* **What is expected**:
Go through the entries, filter for the word "Budget", and copy every line that has it.

(Saved data entries)
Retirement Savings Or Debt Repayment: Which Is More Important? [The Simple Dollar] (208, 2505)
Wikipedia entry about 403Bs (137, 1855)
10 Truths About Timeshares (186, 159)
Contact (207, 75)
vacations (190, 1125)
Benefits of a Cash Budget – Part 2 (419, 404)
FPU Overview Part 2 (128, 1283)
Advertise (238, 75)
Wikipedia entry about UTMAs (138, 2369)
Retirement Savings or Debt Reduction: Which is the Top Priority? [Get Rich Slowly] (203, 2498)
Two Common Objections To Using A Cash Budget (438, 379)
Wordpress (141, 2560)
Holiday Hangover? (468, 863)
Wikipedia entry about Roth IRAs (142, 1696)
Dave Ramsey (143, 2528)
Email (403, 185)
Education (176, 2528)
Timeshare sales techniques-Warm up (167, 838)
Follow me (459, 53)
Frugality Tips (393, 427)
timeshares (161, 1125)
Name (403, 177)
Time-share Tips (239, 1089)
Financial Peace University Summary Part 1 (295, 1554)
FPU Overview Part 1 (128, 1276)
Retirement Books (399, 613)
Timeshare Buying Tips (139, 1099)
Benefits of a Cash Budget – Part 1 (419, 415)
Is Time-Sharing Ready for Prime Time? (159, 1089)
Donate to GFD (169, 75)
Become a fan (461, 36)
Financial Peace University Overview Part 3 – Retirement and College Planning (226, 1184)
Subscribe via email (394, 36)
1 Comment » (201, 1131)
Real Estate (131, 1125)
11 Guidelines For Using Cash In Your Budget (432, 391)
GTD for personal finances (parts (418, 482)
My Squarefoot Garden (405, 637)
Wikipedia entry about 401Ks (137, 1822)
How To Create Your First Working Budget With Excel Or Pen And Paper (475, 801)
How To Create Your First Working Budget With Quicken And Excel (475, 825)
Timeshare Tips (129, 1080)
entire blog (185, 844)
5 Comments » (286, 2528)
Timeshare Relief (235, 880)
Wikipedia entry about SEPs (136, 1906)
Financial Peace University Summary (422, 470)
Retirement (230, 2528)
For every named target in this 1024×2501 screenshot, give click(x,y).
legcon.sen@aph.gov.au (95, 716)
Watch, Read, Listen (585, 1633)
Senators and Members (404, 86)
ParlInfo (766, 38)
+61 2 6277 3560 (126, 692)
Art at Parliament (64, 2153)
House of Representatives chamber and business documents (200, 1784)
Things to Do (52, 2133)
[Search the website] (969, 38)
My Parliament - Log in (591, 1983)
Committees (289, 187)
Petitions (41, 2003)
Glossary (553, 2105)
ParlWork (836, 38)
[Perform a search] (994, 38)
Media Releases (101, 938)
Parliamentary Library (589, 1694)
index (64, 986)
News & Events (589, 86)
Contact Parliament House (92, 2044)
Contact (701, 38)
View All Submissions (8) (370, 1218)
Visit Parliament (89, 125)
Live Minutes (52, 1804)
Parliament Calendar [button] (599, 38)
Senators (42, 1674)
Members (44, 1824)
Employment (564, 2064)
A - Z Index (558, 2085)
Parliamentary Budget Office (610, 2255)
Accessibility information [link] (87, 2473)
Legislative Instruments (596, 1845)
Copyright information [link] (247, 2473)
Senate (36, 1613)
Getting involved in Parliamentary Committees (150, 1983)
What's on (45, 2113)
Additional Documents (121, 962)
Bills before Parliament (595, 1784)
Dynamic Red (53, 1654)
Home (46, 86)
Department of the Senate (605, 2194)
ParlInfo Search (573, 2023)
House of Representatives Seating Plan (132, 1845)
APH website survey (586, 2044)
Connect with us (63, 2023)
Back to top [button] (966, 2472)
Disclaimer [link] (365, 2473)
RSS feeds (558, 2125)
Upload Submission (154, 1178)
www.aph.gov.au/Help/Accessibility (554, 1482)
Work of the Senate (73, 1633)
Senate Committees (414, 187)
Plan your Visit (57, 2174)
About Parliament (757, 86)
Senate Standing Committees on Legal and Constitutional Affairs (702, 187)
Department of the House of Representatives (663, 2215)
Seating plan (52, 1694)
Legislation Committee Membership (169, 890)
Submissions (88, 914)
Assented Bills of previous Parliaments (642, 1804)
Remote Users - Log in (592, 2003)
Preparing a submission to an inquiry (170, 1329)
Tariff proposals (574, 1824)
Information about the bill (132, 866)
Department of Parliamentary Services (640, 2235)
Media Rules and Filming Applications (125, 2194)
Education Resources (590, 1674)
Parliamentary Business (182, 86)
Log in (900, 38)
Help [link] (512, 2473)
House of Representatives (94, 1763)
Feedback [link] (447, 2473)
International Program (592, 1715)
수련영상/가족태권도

* **Task answer**:
Benefits of a Cash Budget – Part 2 (419, 404)
Two Common Objections To Using A Cash Budget (438, 379)
Benefits of a Cash Budget – Part 1 (419, 415)
11 Guidelines For Using Cash In Your Budget (432, 391)
How To Create Your First Working Budget With Excel Or Pen And Paper (475, 801)
How To Create Your First Working Budget With Quicken And Excel (475, 825)
Parliamentary Budget Office (610, 2255)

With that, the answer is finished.